5. Him

"You save me, when i can't help myself"

***

Ara

Semuanya begitu cepat terjadi bagiku. Literally fast, more like a roller coaster.

Baru saja aku gembira dengan perkuliahan di minggu pertama dan teman baruku, kini aku dihadapkan dengan fakta bahwa tidak perlu menunggu waktu lama untuk bertemu dengan ayahku. Profesor dari departemen di kampus tempatku berkuliah. Aku senang, namun tak kukira akan secepat ini.

Aku tidak mengingat apa yang Park Wooyoung sampaikan saat acara plenary itu, yang ku ingat hanya senyumannya yang beberapa kali kulihat ketika Park Wooyoung menyampaikan pidatonya. Senyum yang sama dengan yang kulihat pads foto-foto yang sengaja kucari dikamar Ibu. Yang kutahu Ibu berusaha sekali untuk menyembunyikannya dariku.

Aku memutar kembali kejadian saat plenary pagi itu dikepalaku, berulang-ulang sembari berpikir apakah aku harus memberitahu ibu atau tidak.

Sudah seminggu sejak plenary itu, namun wajah Park Wooyoung, ayahku, dan kejadian saat itu masih membekas dibenakku.

"Arayaa" Panggil Hana menyadarkanku dari lamunanku. Dengan cepat kutegakkan kepalaku kearah suaranya.

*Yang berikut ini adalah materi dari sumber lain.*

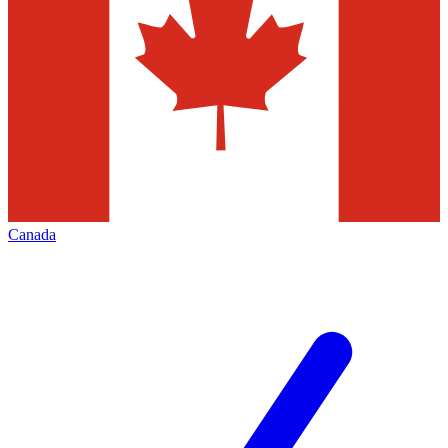
Canada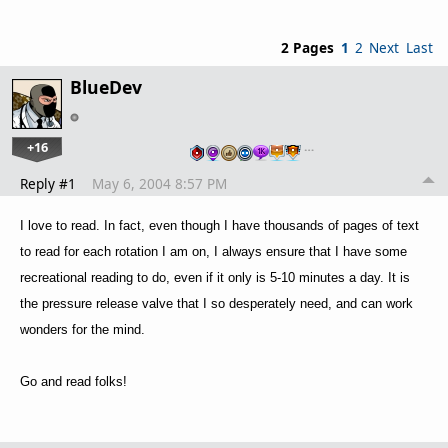
2 Pages
1
2
Next
Last
BlueDev
+16
…
Reply #1
May 6, 2004 8:57 PM
I love to read. In fact, even though I have thousands of pages of text
to read for each rotation I am on, I always ensure that I have some
recreational reading to do, even if it only is 5-10 minutes a day. It is
the pressure release valve that I so desperately need, and can work
wonders for the mind.
Go and read folks!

"You're spacing out. What's wrong?"

"Nothing's wrong" gumamku. Berharap Hana akan puas dengan jawabanku. Sore ini kami berkumpul di kamarku dan Soojin. Kami sepakat setelah kelas selesai untuk langsung pulang dan meminta Hana untuk datang kekamar.

Aku mengetahui dari ceritanya bahwa ia memilih single dorm room, sehingga kamarnya terletak digedung sebelah gedungku dan Soojin. Aku akan mengambil single room pada awalnya, namun akuberpikir untuk tidak lagi bersikap 'introvert' dan memilih untuk memiliki roommate.

"Dan ternyata rasanya begitu sepi, jadi aku akan datang kemari setiap hari?" ucapnya.

"Kalian tidak beniat ingin memberiku passcode kamar ini oh?" Tidak masalah untukku, dan kurasa Soojin juga merasa baik-baik saja. Mau bagaimana lagi, kami secara ajaib sudah merasa nyaman satu sama lain.

"Aku tidak percaya padamu" Ucap Soojin datar, disambut dengan tatapan tak percaya Hana.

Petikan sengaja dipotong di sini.